Records shown:
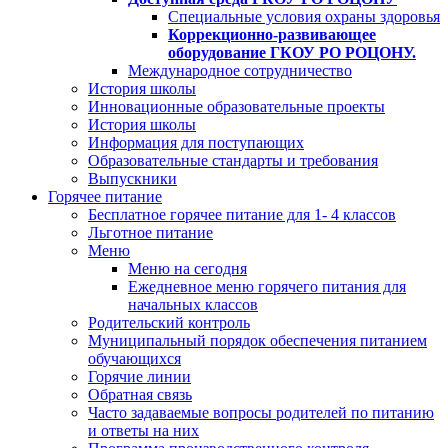
Специальные условия охраны здоровья
Коррекционно-развивающее
оборудование ГКОУ РО РОЦОНУ.
Международное сотрудничество
История школы
Инновационные образовательные проекты
История школы
Информация для поступающих
Образовательные стандарты и требования
Выпускники
Горячее питание
Бесплатное горячее питание для 1- 4 классов
Льготное питание
Меню
Меню на сегодня
Ежедневное меню горячего питания для
начальных классов
Родительский контроль
Муниципальный порядок обеспечения питанием
обучающихся
Горячие линии
Обратная связь
Часто задаваемые вопросы родителей по питанию
и ответы на них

Exercise brief: Repeat each entry above exactly. Omit the pictures.

Response to this task:
Специальные условия охраны здоровья
Коррекционно-развивающее
оборудование ГКОУ РО РОЦОНУ.
Международное сотрудничество
История школы
Инновационные образовательные проекты
История школы
Информация для поступающих
Образовательные стандарты и требования
Выпускники
Горячее питание
Бесплатное горячее питание для 1- 4 классов
Льготное питание
Меню
Меню на сегодня
Ежедневное меню горячего питания для
начальных классов
Родительский контроль
Муниципальный порядок обеспечения питанием
обучающихся
Горячие линии
Обратная связь
Часто задаваемые вопросы родителей по питанию
и ответы на них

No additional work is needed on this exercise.